Please consider the following interview conducted by the BBC with Kate Luxion, Research Fellow in 'Creative Global Health' and a 'lactation consultant' trainee at University College London, and decide for yourself whether the best interests of neonates or ideology are at work here (apologies it is in two parts):

Part Two - again please don’t pile on the presenter. The problem lies much higher up

Even if we were to believe that everyone involved at USHT is both willing and able to keep their ideological bias in check, scientists make mistakes. A century ago, heroin was being marketed as a cough syrup; in the 1950's, thalidomide was tragically used to treat nausea in pregnant women; and not quite so long ago, governments were forcing COVID vaccines on their unwitting citizens, the  side effects of which we are only beginning to comprehend.

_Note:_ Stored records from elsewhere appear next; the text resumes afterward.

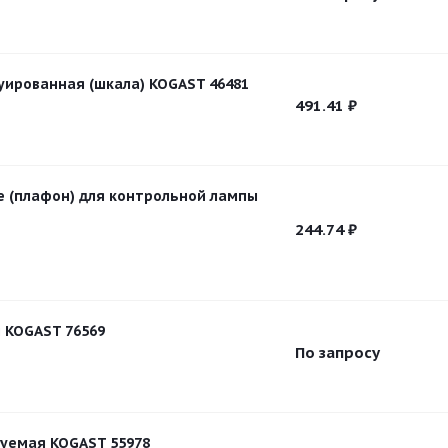
уированная (шкала) KOGAST 46481
491.41
₽
е (плафон) для контрольной лампы
244.74
₽
 KOGAST 76569
По запросу
уемая KOGAST 55978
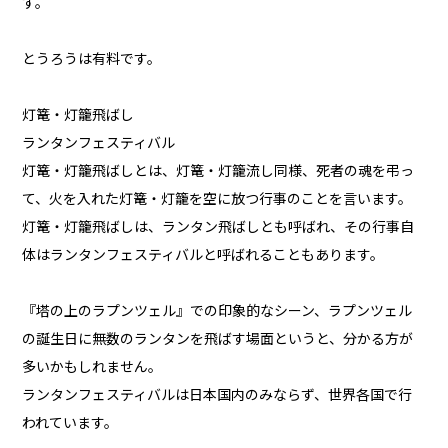
す。
とうろうは有料です。
灯篭・灯籠飛ばし
ランタンフェスティバル
灯篭・灯籠飛ばしとは、灯篭・灯籠流し同様、死者の魂を弔っ
て、火を入れた灯篭・灯籠を空に放つ行事のことを言います。
灯篭・灯籠飛ばしは、ランタン飛ばしとも呼ばれ、その行事自
体はランタンフェスティバルと呼ばれることもあります。
『塔の上のラプンツェル』での印象的なシーン、ラプンツェル
の誕生日に無数のランタンを飛ばす場面というと、分かる方が
多いかもしれません。
ランタンフェスティバルは日本国内のみならず、世界各国で行
われています。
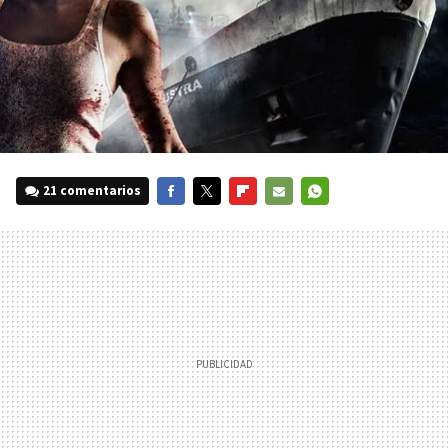
21 comentarios
FACEBOOK
TWITTER
FLIPBOARD
E-
WHATSAPP
MAIL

Are we still expected to blindly 'trust the science' at this most contentious point in history, or might it be better to trust Mother Nature, who we know tends to get things right?

Perhaps the most pertinent question of all is: who are we prioritising here? I would submit that in all of these 'culture war' battles, we are favouring the abuser over the victim: men destroying female sports on the pretext of inclusion, children being brainwashed into 'gender transitioning' on the pretext of acceptance, and  30-year-old migrants masquerading as schoolchildren because no one has the courage to object. What are the chances that neonates are being offered up as the latest sacrifice, just so Johnny can have his fantasy and become 'Jeannie'?

The backlash against USHT has been severe, and rightly so. The Policy Exchange's Lottie Moore, who brought the missive to light, declared the Trust "unbalanced and naïve in its assertion that the secretions produced by a male on hormones can nourish an infant in the way a mother's breast milk can." Sex Matters campaigner Maya Forstater concurred: "For a chief executive and medical director of an NHS trust to prioritise trans identities over what is best for mothers and their babies is deeply disturbing."

Indeed, the use of newborns as ideological guinea pigs is so repugnant that even those on the Labour benches have objected. Credit must go to Rosie Duffield MP, who presumably may now face deselection: "When a man has not and cannot grow a baby, why on earth are we pandering to this? Who does it benefit? Not the children. We wouldn't do any other medical experiments on babies. Breast milk made by a baby's biological mother is tailor-made for that baby."

Times change, it's true, but truth is inviolable. That parents exist to serve the needs of their children rather than the other way is simply true. We are now clearly in the realm where science allows us to play God. Perhaps the least we can demand of those determined to do so is that they do so on their own dime and at their own risk.